Friday, August 23, 2019

"Germany and the Euro"

Following up on "One Euro, One Europe (One Love)"
From Inference Review:

In response to “One Euro, One Europe” (Vol. 4, No. 2).
To the editors:
In his essay, Gilles Dryancour seeks to identify a sustainable solution so that the European Monetary Union might avoid the sad fate of the many previous currency unions. He begins his analysis with Joseph Stiglitz’s suggestion that, in order to lower the value of the euro, Germany should raise wages and accept a higher inflation rate. Dryancour contrasts this with Philipp Bagus’s unoriginal observation that the Latin countries seem to be trying to circumvent the anti-inflationary pressure exerted by the Bundesbank by simply creating a European Central Bank (ECB) that does the opposite.

Dryancour also examines the mercantilist effects of the monetary union.
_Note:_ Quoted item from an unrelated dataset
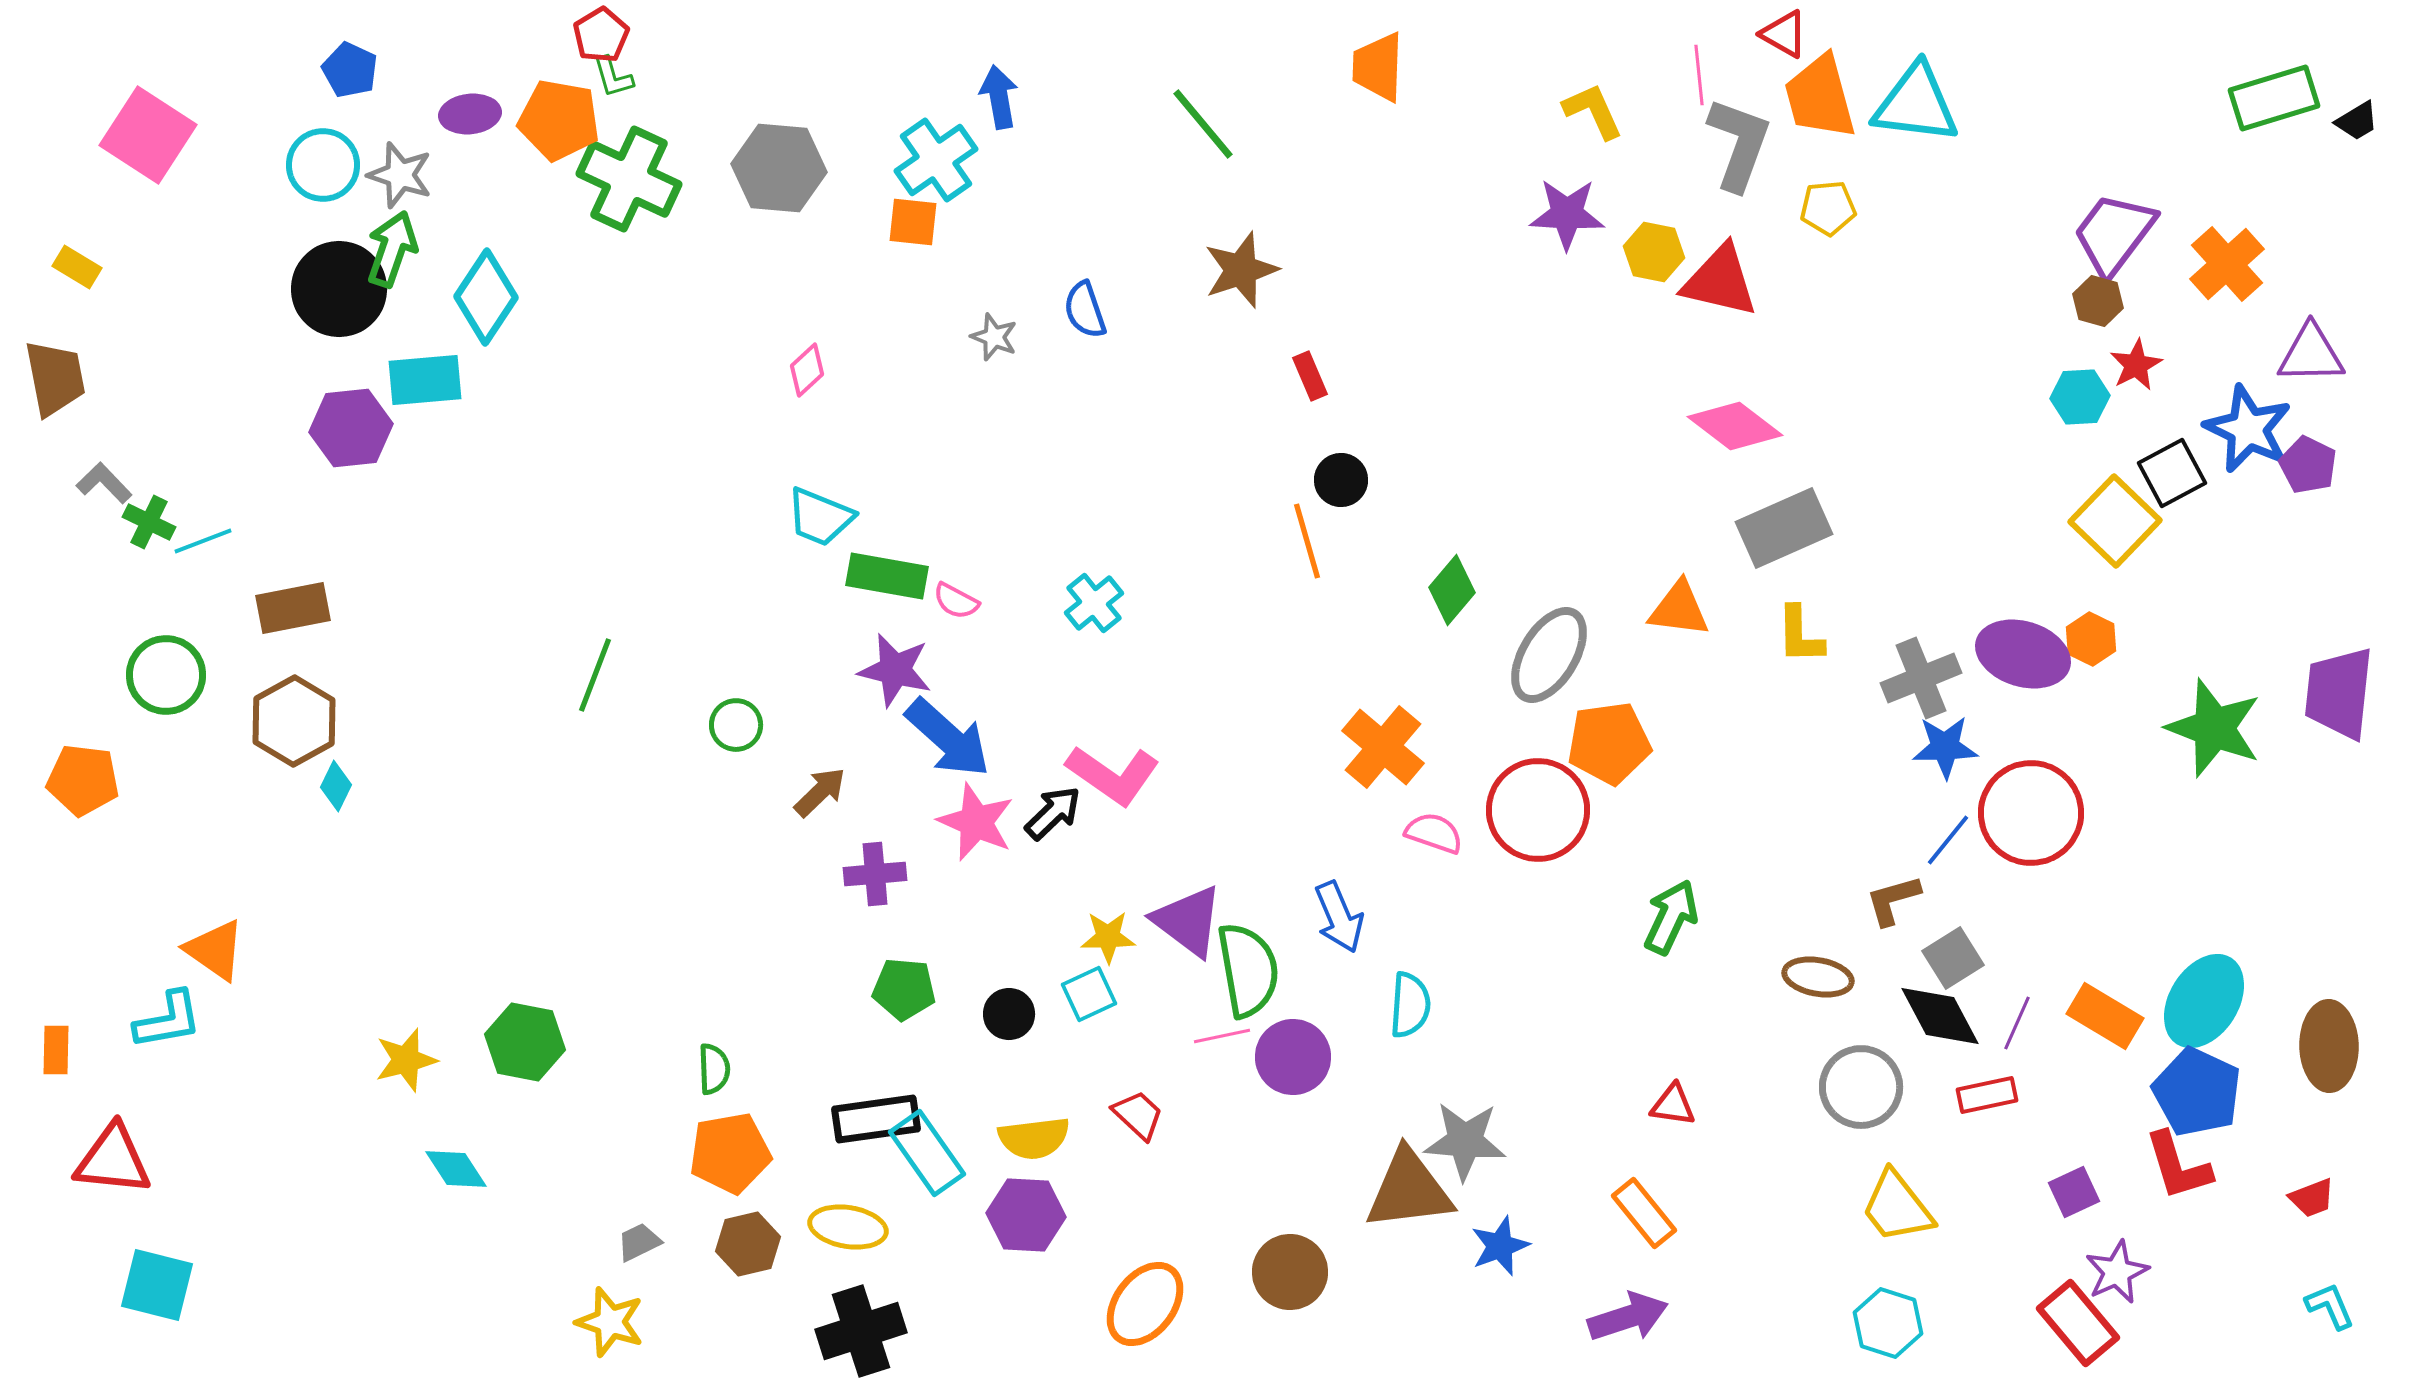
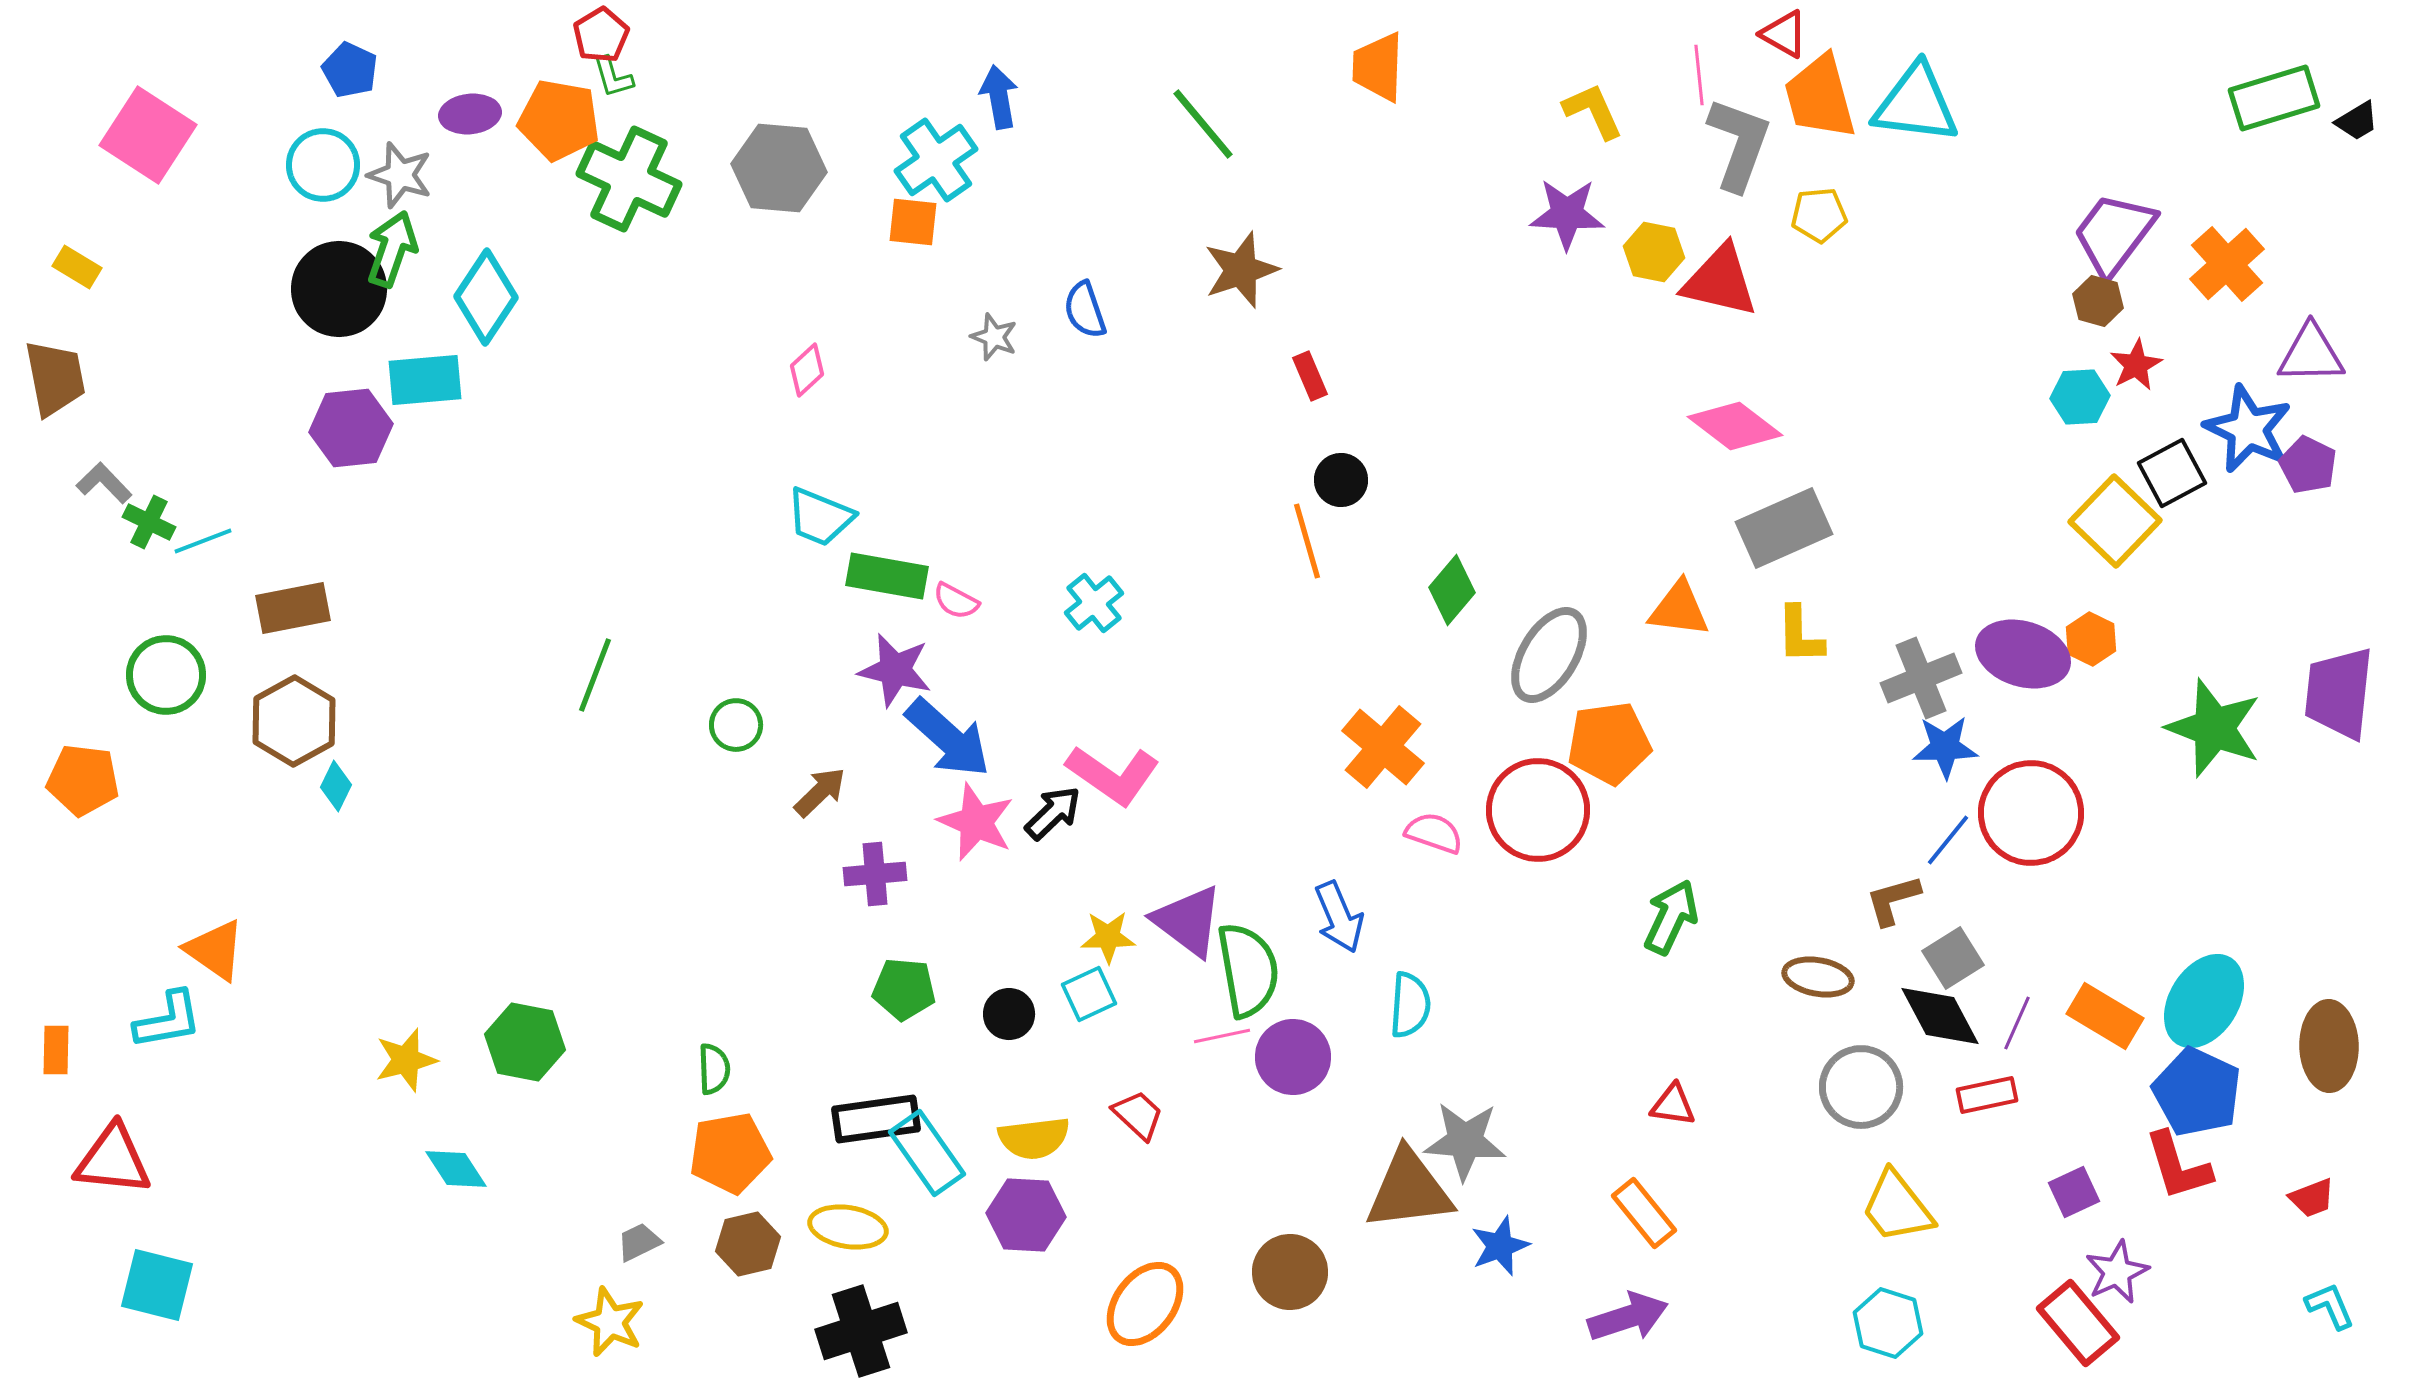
yellow pentagon at (1828, 208): moved 9 px left, 7 px down
yellow star at (610, 1322): rotated 6 degrees clockwise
With the euro undervalued in Germany, it is unsurprising that the most powerful economy in the union regularly achieves huge trade surpluses that are likely to create considerable imbalances within the eurozone. Two well-known correlations are apparent. On the one hand, there is the relationship between Germany’s trade surpluses and a currency that is artificially undervalued in the absence of adjusted exchange rates within the eurozone. And on the other hand, the correlation between the failure to improve the productivity of the southern countries and their artificial purchasing power due to the euro. This root cause of imbalances within the monetary union was highlighted by Hans-Werner Sinn quite early on. He predicted that there would be recurring crises unless an exchange rate adjustment mechanism was instituted. By definition, there is no place for a mechanism of this type in a monetary union.1

Dryancour addresses one of the institutional reasons that the imbalances have, so far, failed to destroy the eurozone. The TARGET payment system, which the ECB instituted without prior consultation at a governmental level, has allowed southern European countries to benefit from unlimited and pledge-free supplier credit from Germany. The Bundesbank’s receivables under this system have increased to almost one trillion euros, despite the growth in the eurozone. This is a huge hidden imbalance. These loans from the Bundesbank are held against the ECB yet are unenforceable. In sum, the TARGET system makes it possible to transform a claim from one national central bank against another into a claim against the ECB, whose funds are insufficient to meet the demand.

In his analysis, Dryancour does not draw what seems to be the only logical conclusion: reform is impossible, death certain. Instead, he flirts with the idea that the German state can compensate financially for the economic imbalance. He neglects to mention that fiscal equalization is a source of agonizing and endless arguments in a federal state. The Bavarians will hesitate to pay for Schleswig-Holstein, just as the Dutch will refuse to pay for Cyprus. The notion that the monetary union could be reformed is an illusion. In the absence of reform, there will be no meaningful changes until the Germans find that the current system is no longer working in their interests....

Here is Herr Doktor Kerber's mini-bio at Chatham House.
Apparently he can't hold onto a job.